You don't need Google Translate. I gave their English-language URL above.

But I actually stopped by to say:
169.38.0.0 - 169.38.255.255
169.45.0.0 - 169.48.255.255
169.50.0.0 - 169.51.255.255
169.53.0.0 - 169.63.255.255

This seemed so odd that I looked it up. All the other pieces of 32-63 are Credit Suisse. So if you don't have any content that's attractive to Swiss bankers, you are probably safe blocking the whole /11 in one fell swoop.

Turns out I'd got more of Softlayer identified than I thought. My bad, forgot to switch off case matching. softlayer != Softlayer != SoftLayer. Never knew they had tentacles in Korea and Singapore, though.

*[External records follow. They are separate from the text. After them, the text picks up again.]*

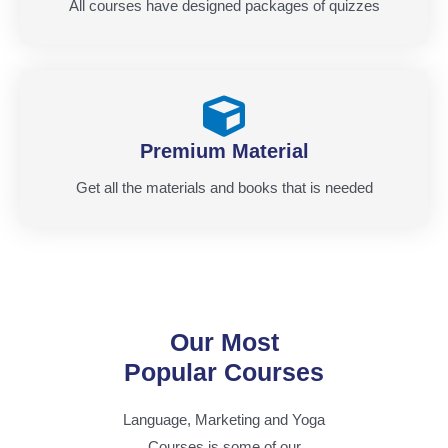
All courses have designed packages of quizzes
Premium Material
Get all the materials and books that is needed
Our Most
Popular Courses
Language, Marketing and Yoga
Courses is some of our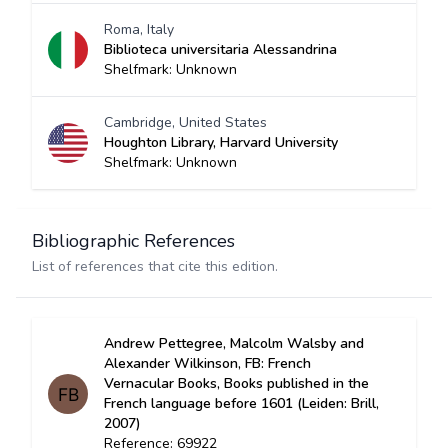
Roma, Italy
Biblioteca universitaria Alessandrina
Shelfmark: Unknown
Cambridge, United States
Houghton Library, Harvard University
Shelfmark: Unknown
Bibliographic References
List of references that cite this edition.
Andrew Pettegree, Malcolm Walsby and
Alexander Wilkinson, FB: French
Vernacular Books, Books published in the
French language before 1601 (Leiden: Brill,
2007)
Reference: 69922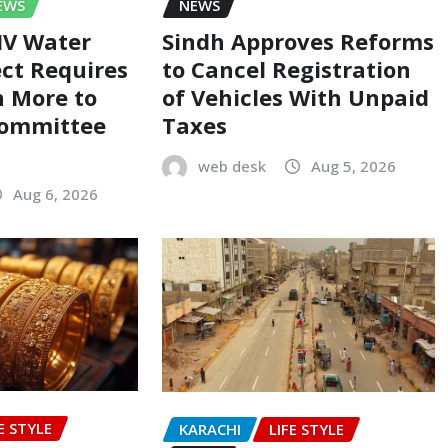
EWS
NEWS
-IV Water
Sindh Approves Reforms
ect Requires
to Cancel Registration
on More to
of Vehicles With Unpaid
Committee
Taxes
web desk
Aug 5, 2026
Aug 6, 2026
E STYLE
KARACHI
LIFE STYLE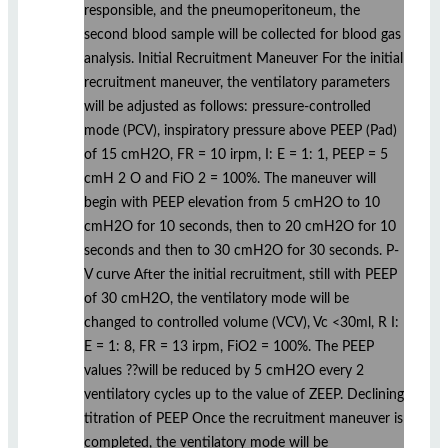
responsible, and the pneumoperitoneum, the
second blood sample will be collected for blood gas
analysis. Initial Recruitment Maneuver For the initial
recruitment maneuver, the ventilatory parameters
will be adjusted as follows: pressure-controlled
mode (PCV), inspiratory pressure above PEEP (Pad)
of 15 cmH2O, FR = 10 irpm, I: E = 1: 1, PEEP = 5
cmH 2 O and FiO 2 = 100%. The maneuver will
begin with PEEP elevation from 5 cmH2O to 10
cmH2O for 10 seconds, then to 20 cmH2O for 10
seconds and then to 30 cmH2O for 30 seconds. P-
V curve After the initial recruitment, still with PEEP
of 30 cmH2O, the ventilatory mode will be
changed to controlled volume (VCV), Vc <30ml, R I:
E = 1: 8, FR = 13 irpm, FiO2 = 100%. The PEEP
values ??will be reduced by 5 cmH2O every 2
ventilatory cycles up to the value of ZEEP. Declining
titration of PEEP Once the recruitment maneuver is
completed, the ventilatory mode will be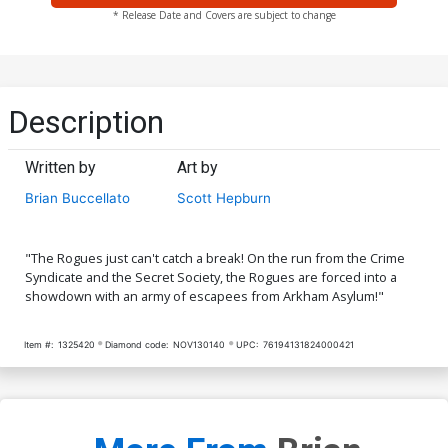
* Release Date and Covers are subject to change
Description
Written by
Art by
Brian Buccellato
Scott Hepburn
"The Rogues just can't catch a break! On the run from the Crime
Syndicate and the Secret Society, the Rogues are forced into a
showdown with an army of escapees from Arkham Asylum!"
Item #:
1325420
Diamond code:
NOV130140
UPC:
76194131824000421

192.255.0.0/18 (Softlayer) + 192.255.64.0/18 (Micfo) = 192.255.0.0/17
Wait, it gets better.
192.255.0.0/17 + 192.255.128.0/17 (Hostwinds) = 192.255
1:33 am on Mar 28, 2015 (gmt 0)

Senior Member

WebmasterWorld Senior Member 10+ Year Member

joined:Nov 5, 2005
posts: 2040
votes: 1


I wonder if they're stepping up their crawling? I've not seen them in ages and then suddenly a few minutes ago:

67.228.191.74-static.reverse.softlayer.com
(67.228.191.74)

TosCrawler/Nutch-1.8 (http://www.toshiba.co.jp/rdc/about/crawl_info.htm; 'Rdc-crawler at ml dot toshiba dot co dot jp')


robots.txt? YES

PHP for the IP [projecthoneypot.org...] shows they've also run Yet Another Nutch variation:

tsip-agent/Nutch-1.8


(P.S. I've blocked every SoftLayer forEVER but for robots.txt and will happily continue to do so.)
1:58 am on Mar 28, 2015 (gmt 0)

Moderator This Forum from US 

WebmasterWorld Administrator keyplyr is a WebmasterWorld Top Contributor of All Time 10+ Year Member Top Contributors Of The Month

joined:Sept 26, 2001
posts:12913
votes: 891


What always bugged me about these Nutch clones is they don't follow the "disallow: nutch" directive in robots.txt. Half of don't follow it even if I include their specific tagging, example: "TosCrawler/Nutch" So again I say what is the #$*& point of including this attribute in the UA string if it has no application for the webmaster who is receiving this it?